APPEAL from judgment of
the circuit court for Outagamie County:
DENNIS C. LUEBKE, Judge. Affirmed.
Before Cane, P.J.,
LaRocque and Myse, JJ.
PER
CURIAM. Elizabeth and Robert Munro appeal a judgment
dismissing their personal injury action against Midwest Express Airlines, Inc.[1] The Munros contend that Midwest Express was
negligent for failing to warn Elizabeth about a defect in the airport tarmac
upon which she tripped and fell. The
trial court found that Midwest Express was not negligent and, if it was
negligent, Elizabeth was 70% causally negligent. The Munros argue that the trial court's findings are not
supported by the evidence and that the trial court failed to consider the
parties' conduct as a whole when it allocated 70% of the causal negligence to
Elizabeth. We reject these arguments
and affirm the judgment.
Elizabeth tripped and
fell as she walked across the tarmac to a waiting airplane. Robert testified at the bench trial that he
noticed a defect in the tarmac in the area where his wife fell. He testified that a slab of concrete was
raised approximately one-half inch above the adjoining slab. Robert's testimony was impeached by his
deposition testimony in which he estimated the raised edge to be between
one-quarter and one-half inch. The
trial court found that the raised edge was between one-quarter and one-half inch.
The trial court's
findings of fact will not be upset on appeal unless they are clearly
erroneous. To command reversal,
evidence in support of a contrary finding must itself constitute the great
weight and clear preponderance of the evidence. See Cogswell v. Robertshaw Controls Co., 87
Wis.2d 243, 249-50, 274 N.W.2d 647, 650 (1979). The Munros presented no evidence other than Robert's testimony in
support of their contention that the slab was raised by such an amount that one
can infer that Midwest Express knew or should have known of the defect. Even if this court were to presume that the
edge of the slab was raised one-half inch, that fact does not require this
court to overturn the judgment because it does not establish that Midwest
Express' negligence exceeded Elizabeth's negligence.
The trial court also
found that the record was devoid of any evidence concerning the length of time
the alleged defect may have existed or whether Midwest Express was aware of the
defect. The Munros argue that a sealant
placed between the two slabs indicates that a period of time had elapsed since
the defect arose and that Midwest Express had knowledge of the condition and
had taken steps to remedy it. The
record does not show who put the sealant on the crack or why it was placed
there. The tarmac is not owned, leased
or maintained by Midwest Express. The
Munros' argument that the sealant demonstrates actual or constructive knowledge
by Midwest Express is pure speculation properly rejected by the trial court. See Schwalbach v. Antigo Elec.

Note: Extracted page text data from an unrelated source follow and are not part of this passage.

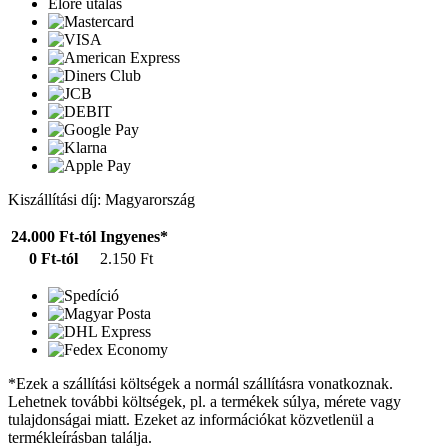
Előre utalás
Kiszállítási díj: Magyarország
24.000 Ft-tól
Ingyenes*
0 Ft-tól
2.150 Ft
*Ezek a szállítási költségek a normál szállításra vonatkoznak.
Lehetnek további költségek, pl. a termékek súlya, mérete vagy
tulajdonságai miatt. Ezeket az információkat közvetlenül a
termékleírásban találja.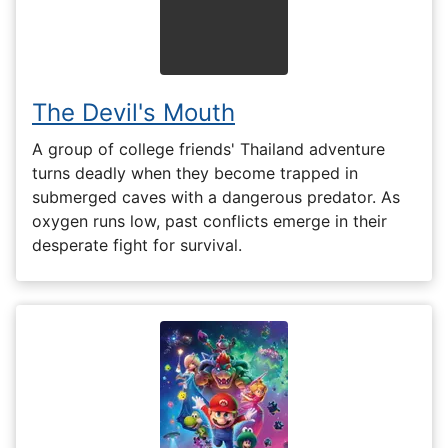
The Devil's Mouth
A group of college friends' Thailand adventure
turns deadly when they become trapped in
submerged caves with a dangerous predator. As
oxygen runs low, past conflicts emerge in their
desperate fight for survival.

& Gas, Inc., 27 Wis.2d 651, 654, 135 N.W.2d 263, 265 (1965).
The Munros argue that
the trial court attributed excessive negligence to Elizabeth because it failed
to consider the fact that her neck was immobilized by a brace at the time she
fell and she was distracted when Midwest Express crew members greeted her. The trial court's finding that Elizabeth was
negligent as to lookout is adequately supported by the record. Elizabeth could see several feet in front of
her. A "good morning"
greeting does not constitute such a distraction that it relieves a person of
exercising ordinary care as to lookout.
By the Court.—Judgment
affirmed.
This opinion will not be
published. See Rule 809.23(1)(b)5, Stats.